Friday, July 27, 2007

The peculiar Europe weather

Greece is sweltering at 45 degrees, with forest fire breaking out. Yet 3 hours away (by flight) I am feeling dulan that the summer is NOT here at all raining freaking everyday and temperature being high 10s. Then other parts of England are flooding (like Oxford is completely flooded)



This is the right moment to exclaim,

WAH RAU EH, SIMI SAI!

On other news, I'm going to the Tate Modern today to see Salvador Dali!!

I totally regretted not going to Figueres when I was in Barcelona (at least I was only in BCN for 09 days. Dunno why Mr Tang didn't bother to take the 1.5hr train). But now, the mountain has come to Muhammad!

I'm a happy girl.

Tuesday, July 24, 2007

Guess what came through the post today?

Tell me how to not love a man who knows exactly what it means by

The way to a woman's heart, is through her stomach (even when 6,900 miles away)

Mr Tang, you good, you good.

Anyway, speaking of which, I used the fantastic sambal chilli sauce which he claims "will make us feel like we are back at chomp chomp" (IT DID!) and had a feast on the biggest fish we had seen thus far in London. With a sauce like this, we need to splurge on a real fish right? So, we went to the smelly fish store to buy a FRESH SALTWATER FISH - but I duno what fish it is, the fishmonger's Eastern European accent was too strong.

zees one for you darrrrling? no? too small? 'ow aboot zees one? you want ze squid?

Anyways,

Muchos gracias mi chico! Me gusta la presente! Te echo menos! Con amor y muchos besos. xx

Gross gross a bit you all also don't understand what. BLEH BLEH BLEH



Monday, July 23, 2007

Hello Muggles!

I'm off in my wizardy world for the next few (twenty?) hours. After that, I'm thinking of going to Central London and hold up a sign with the spoiler to the end of the book. That'd be quite funny. But then again, I risk people throwing sai at me. So better not.

Thursday, July 19, 2007

有时候我会突然想放开一切马上中回家。

可是,理智的想一想。。。还是不要太冲动。。。

虽然,

我好像已准备好和你一起一辈子了。

Tuesday, July 17, 2007

Growing up

You really realise you have grown up when you...

1. Look at someone and see them commit the same mistake as you did, and realise how painful it is to watch, but yet nothing can be done but to let them go through it too, for no matter what you say, they can never get it till they reach that point.

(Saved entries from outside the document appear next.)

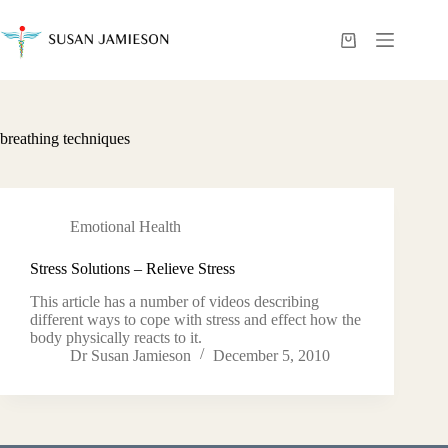
Skip
to
content
Shopping
cart
breathing techniques
Emotional Health
Stress Solutions – Relieve Stress
This article has a number of videos describing
different ways to cope with stress and effect how the
body physically reacts to it.
Dr Susan Jamieson
December 5, 2010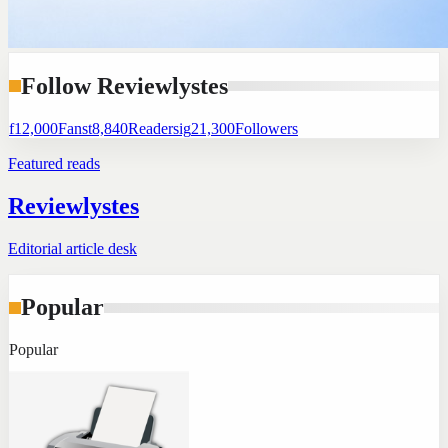
Follow Reviewlystes
f
12,000
Fans
t
8,840
Readers
ig
21,300
Followers
Featured reads
Reviewlystes
Editorial article desk
Popular
Popular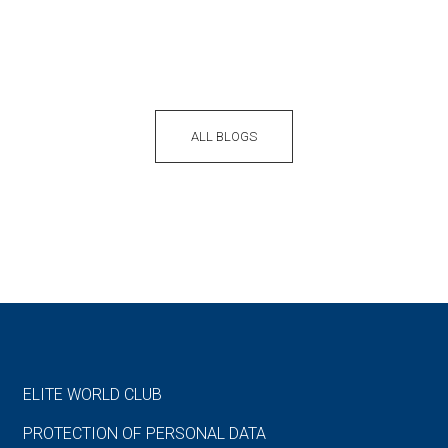
ALL BLOGS
ELITE WORLD CLUB
PROTECTION OF PERSONAL DATA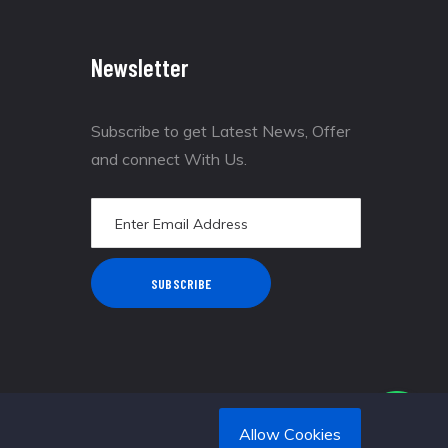
Newsletter
Subscribe to get Latest News, Offer
and connect With Us.
SUBSCRIBE
Allow Cookies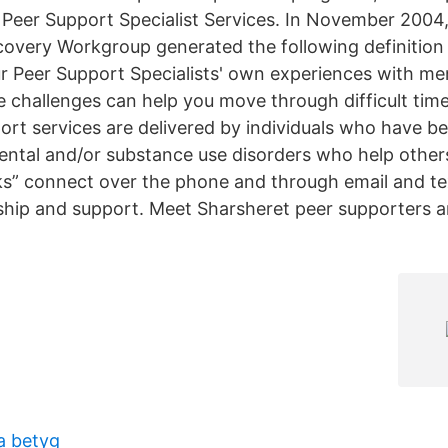
Peer Support Specialist Services. In November 2004,
overy Workgroup generated the following definition 
r Peer Support Specialists' own experiences with men
 challenges can help you move through difficult tim
t services are delivered by individuals who have be
ntal and/or substance use disorders who help othe
nks” connect over the phone and through email and te
dship and support. Meet Sharsheret peer supporters
a betyg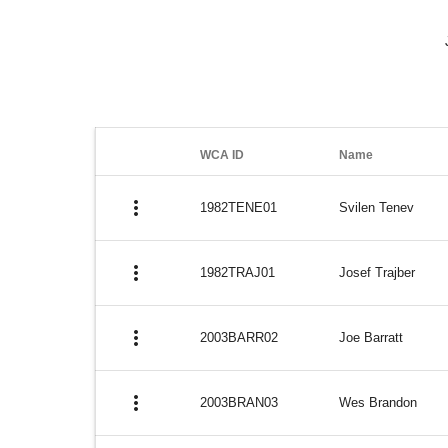
WCA ID
Name
more_vert
1982TENE01
Svilen Tenev
more_vert
1982TRAJ01
Josef Trajber
more_vert
2003BARR02
Joe Barratt
more_vert
2003BRAN03
Wes Brandon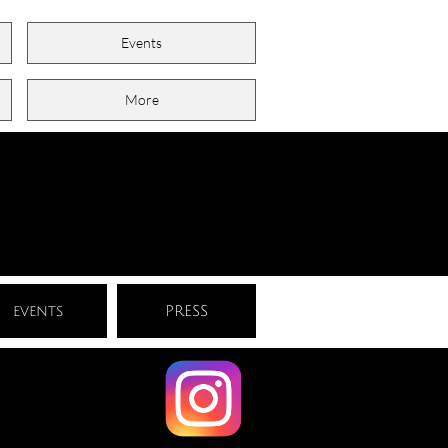
Events
More
events
PRESS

2. Look at someone say something really stupid and instead of complaining how stupid that person is, realise that it is because of the lack of worldly experiences and plainly say '(s)he's still young lah, that's why'.

3. Start thinking about how your future home is like (in a very realistic way)

4. Really realise what your mum said was true.

5. Start doing domesticated things and actually enjoying it.

6. Realise that the world is too big to save. Find a little corner of it and help that bit. That will be enough.

(to be updated)

Transition

I think I have changed my mind more times in the last few months than I have ever did, added together for the 24 years since.

First I decided to come back, then decided not to come back, then decided I should still come back and came back. Then I decided to find a job, then decided not to, and just go home after I've played enough, then decided to, then decided not to, then decided to, and went for an interview, then after not getting the ONE job that I applied for (of course, amongst some other emails I've sent out), decided not to again, then decided to just try again, try until I don't feel like trying, just for the sake of trying.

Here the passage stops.